Data includes quantities, letters, or symbols on which a computer performs operations and which can be stored and communicated as electrical signals and recorded on magnetic, optical, or mechanical media. In the current digital era, businesses deal with huge volumes of data which is collectively referred to as Big Data.
In other words, the term “Big Data” refers to a large amount of data that cannot be processed or stored by processing equipment or conventional data storage. Big Data is generated on a massive scale, and it is being processed and analyzed by many global corporations in order to unearth insights and enhance their businesses.
Increasing Demand For Big Data Technology
Big Data is one of the most-used buzzwords in the Tech industry. Many Government agencies, businesses, Health care providers, and a slew of other organizations are currently focusing on Big Data to improve their operations and propel their growth. Experts believe that in the near future, the entire digital world will have grown to 44 zettabytes.
Big Data analytics enables businesses and organizations to make good use of massive amounts of data. It helps companies spot current market trends, patterns, and connections that would be difficult or impossible to detect with traditional data-processing methods. As a result, Big data professionals are in high demand. However, if you wish to work in this industry, you must first learn about the features and basics of Big Data.
What Are The Types Of Big Data?
Big data is often divided into three types:
- Structured Data- As the name suggests, It has a well-defined structure, follows a regular order, and is built in such a way that it can be easily accessible and used by either a person or a computer. Structured data is typically stored in Databases with well-defined columns.

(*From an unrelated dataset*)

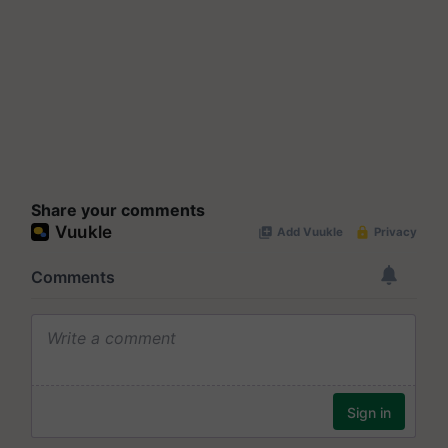
Share your comments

- Semi-structured Data- It represents another form of structured data as It shares some of the characteristics of structured data. However, the majority of this type of data lacks a specific structure and does not follow the formal structure of data models like an RDBMS.
- Unstructured Data- This is a distinct type of data model, and as the name suggests, it lacks a structure and does not adhere to the formal structural norms of data models. It doesn’t even have a consistent format, as it is constantly changing. It may, however, contain data and time-related information on rare occasions.
Characteristics & Components Of Big Data
- Key Characteristics Of Big Data
The characteristics of Big Data can be explained by 5V’s as follows:
- Volume- The enormous amounts of data generated every second by social media, cell phones, autos, credit cards, M2M sensors, photos, video, and other sources are referred to as volume. Currently, we employ distributed systems to store data in many locations and then bring it all together with the help of a software framework such as Hadoop.
- Variety- Big Data is generated in a variety of ways, as previously discussed. In contrast to traditional data such as phone numbers and addresses, the most recent trend in data is in the form of images, videos, and audio, among other things, with around 80% of data being fully unstructured.
- Veracity- The term “veracity” refers to the data’s degree of trustworthiness. Because a large portion of the data is unstructured and unimportant, it must find another way to filter or translate it, as data is critical in corporate development.
- Value- The most important subject on which we must focus is value. It’s not only the amount of data we keep or process that’s a problem. It’s the amount of valuable, dependable, and trustworthy data that needs to be saved, processed and evaluated to uncover insights.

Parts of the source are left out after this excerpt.